West Virginia’s Right From The Start program provides in-home services to Medicaid-eligible pregnant women. The 20-year-old state program also helps women up to 60 days after they give birth and their infants up to 1 year.

Tobacco cessation is an important part of the program, as about 26.7 percent of West Virginia women reported smoking while pregnant. That 2007 figure from a recent state vital statistics report is more than double the 2005 national rate of 10.7 percent.

Smoking seems to be “almost entrenched in the culture,” said Beverly Kitchen, a regional care coordinator for Right From The Start. It also can be a stress reliever for women in the program, she said.

“They’re low-income,” Kitchen said. “They don’t have as many choices as a lot of other women do in West Virginia. . .a lot of them have had very hard lives.”

Right From The Start provides home visits, a benefit that sets it apart from similar programs in clinical settings, said Jeannie Clark, director of perinatal programs for the West Virginia Office of Maternal, Child and Family Health.

“Since they go to the home they actually become the woman’s friend,” Clark said. “They gain their trust.’ ”

Lara credited her care coordinator, Masker, as the main reason she quit smoking.

“As soon as she walked into my house, she makes me feel that she’s a part of the family, that she really cares,” Lara said. “She’s always there when I need her.”

Trained registered nurses or licensed social workers serve as designated care coordinators for the program, Clark said. They are assigned to clients based on specific needs, and they live and work in the same community and know what local resources are available, she said.

For example, if a woman has medical problems, like gestational diabetes or depression, she likely would work with a nurse, Clark said, and if she is facing more social problems, like needing shelter, food or clothing, a social worker would help her.

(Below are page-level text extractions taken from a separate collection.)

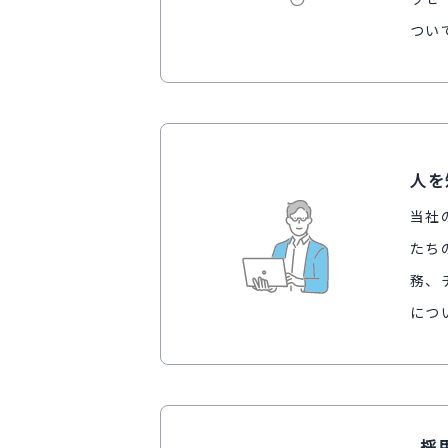
つい
人を
当社
たち
務、
につ
採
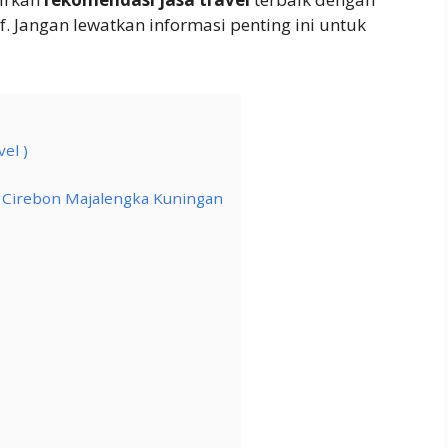
. Jangan lewatkan informasi penting ini untuk
el )
a Cirebon Majalengka Kuningan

“You don’t have to come to us; we come to you,” Clark said. “You don’t have to spend your gas money going to an appointment. We say this program is to help you stay healthy during pregnancy.”

About 3,300 pregnant women qualify and participate in Right From The Start in West Virginia over a year, Clark said.

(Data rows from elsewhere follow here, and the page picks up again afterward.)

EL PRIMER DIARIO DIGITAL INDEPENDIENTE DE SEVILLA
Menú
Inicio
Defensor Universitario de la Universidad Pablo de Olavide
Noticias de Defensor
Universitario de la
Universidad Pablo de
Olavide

More could qualify because about 50 percent to 60 percent of babies born in West Virginia are Medicaid-eligible, she said.

The National Institutes of Health’s National Cancer Institute and George Washington University are in the middle of a four-year study of Right From The Start’s Smoking Cessation and Reduction In Pregnancy Treatment program, or SCRIPT.

“Since this is such a large problem with smoking in pregnancy, we were looked at by the National Institutes of Health to see what we’re doing with the program so that all Medicaid smokers that enroll in Right From The Start could have the opportunity to participate in this smoking cessation program,” Clark said.

SCRIPT is an evidenced-based smoking cessation program recommended for pregnant women, Clark said.